Dedikasi pekerjaan yang tinggi adalah salah satu alasan mengapa ia mengagumi perempuan itu. Diluar sifatnya yang keras kepala dan segala pikiran negatifnya, Sarah tetaplah wanita karir yang benar-benar serius dengan pekerjaannya.

Kadang kalau begini, Galang merasa sangat bersalah.

"Kamu pulang kapan?" tanya Galang lagi seraya merebahkan diri di kasur pada Sabtu pagi itu. "Syaira kemarin rewel banget. Kangen kamu. Me too, Sarah. Please, pulang."

Karena Galang sedikit takut akan rasa rindu yang perlahan memudar. Dia, sedang berada di ambang batas kesabarannya. Lelaki itu putus asa.

"Kamu jangan manja deh, Mas. Mending Sabtu gini kamu gunain buat olahraga," cibir Sarah dengan nada meremehkan. "Syaira juga, nggak boleh manja. Dia harus mandiri sejak kecil."

Dan kalimat Sarah barusan berhasil menghancurkan sisi lembut Galang untuknya. Lelaki itu menatap datar langit-langit.

"Kamu nggak kangen keluargamu?" bisik Galang.

"Kangen. Tapi aku punya tanggung jawab di sini," jawab Sarah pendek. "Nanti kalau udah selesai, aku pasti pulang."

"Berjanji lagi, Sarah? Terus kamu ingkari lagi," ucap Galang dingin. "Begitu saja terus sampai satu tahun kamu nggak usah pulang, ya?"

"If I should, I would," balas Sarah tidak kalah dinginnya.

"Keterlaluan kamu."

Galang bisa mendengar Sarah mendengus keras di seberang sana. "Kamu tuh, sejak kapan jadi rewel urusan pekerjaanku? Dulu aja, kamu selalu ngedukung aku, kan? Kenapa sekarang malah gini?!"

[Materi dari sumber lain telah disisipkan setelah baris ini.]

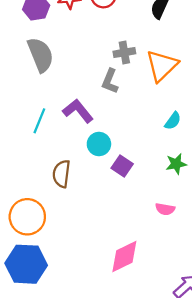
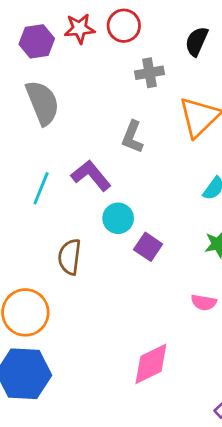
gray cross: (124, 52) -> (149, 73), moved

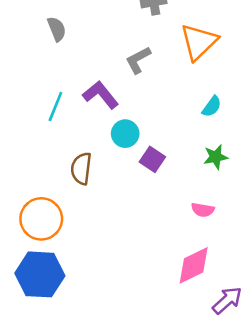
gray semicircle: (42, 103) -> (57, 29), size x0.6
gray L-shape: (132, 137) -> (138, 60), turned 40
pink diamond: (151, 364) -> (194, 265), moved

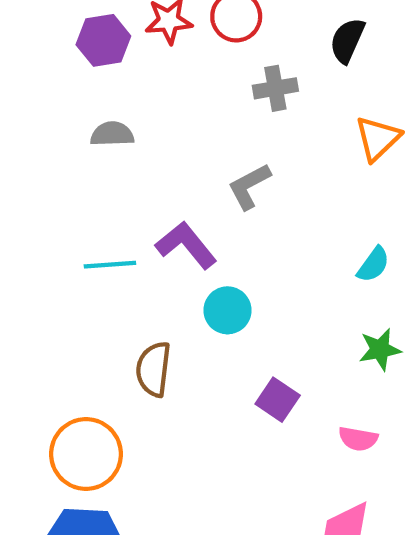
gray semicircle: (57, 29) -> (112, 134), turned -70
orange triangle: (199, 42) -> (378, 138), moved, size x0.7
cyan line: (55, 106) -> (110, 265), turned 64
purple square: (152, 159) -> (278, 400), moved

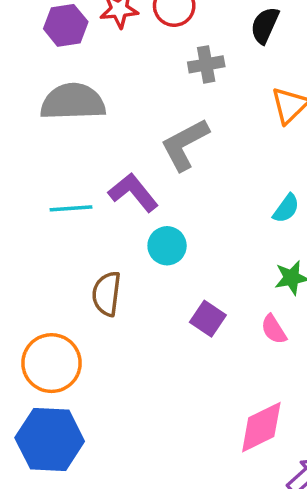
gray semicircle: (112, 134) -> (73, 102), size x1.8
gray L-shape: (249, 186) -> (185, 144), size x1.4
pink semicircle: (358, 439) -> (274, 329), moved, turned 48

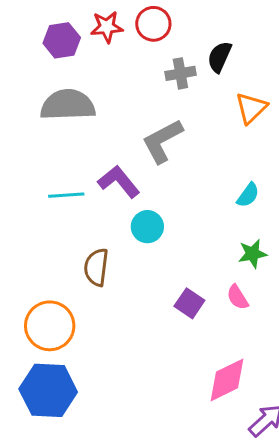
black semicircle: (265, 25) -> (219, 57), moved
purple square: (208, 319) -> (189, 303), moved

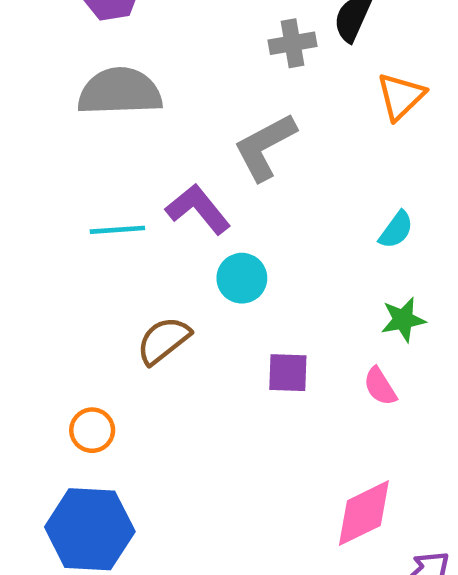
brown semicircle: (96, 267) -> (164, 340), turned 45
purple square: (189, 303) -> (288, 373), moved, turned -32
orange circle: (50, 326) -> (92, 430), size x0.6

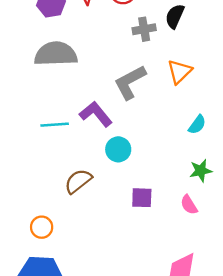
orange triangle: (401, 96) -> (179, 72), moved

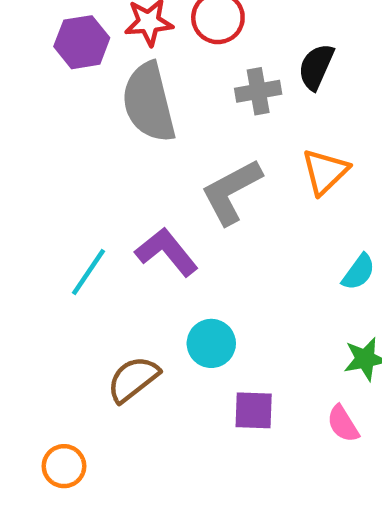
gray semicircle: (56, 54) -> (149, 102), moved, turned -102
cyan line: (55, 125) -> (89, 272), turned -52
cyan circle: (118, 149) -> (211, 343), moved

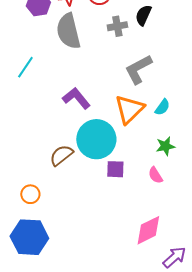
orange triangle: (325, 172) -> (129, 109), moved, size x1.4
gray L-shape: (231, 192) -> (138, 69), moved
cyan line: (89, 272) -> (25, 67), moved
cyan circle: (211, 343) -> (96, 139), size x1.8

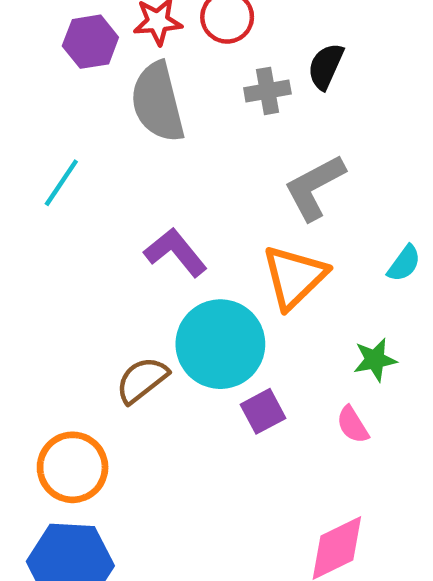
cyan semicircle: (162, 107) -> (404, 263), moved
purple square: (115, 169) -> (263, 411), turned -30
orange circle: (30, 194) -> (73, 467), size x1.6

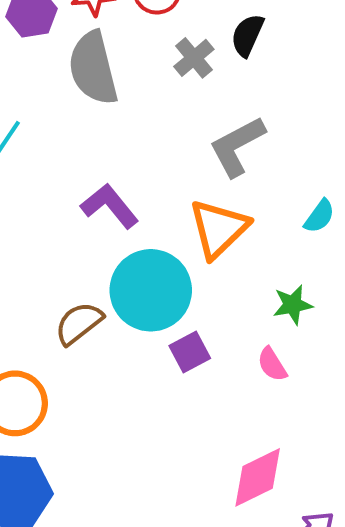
gray cross: (267, 91) -> (194, 58), turned -30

Sepertinya Sarah juga mulai kehabisan kesabarannya. Wanita itu bicara dengan nada membentak.

"Karena sekarang kita udah berkeluarga, Sarah. Kamu ibu, kamu istri. Kamu bukan cuma punya negara. Kamu punyaku juga!"

"Itu lagi yang kamu jadikan alasan," desah Sarah letih. "Keluarga seharusnya mendukung aku, bukannya justru menghalangi begini."

"Itu karena kamu nggak bisa adil," ucap Galang dengan bibir terkatup.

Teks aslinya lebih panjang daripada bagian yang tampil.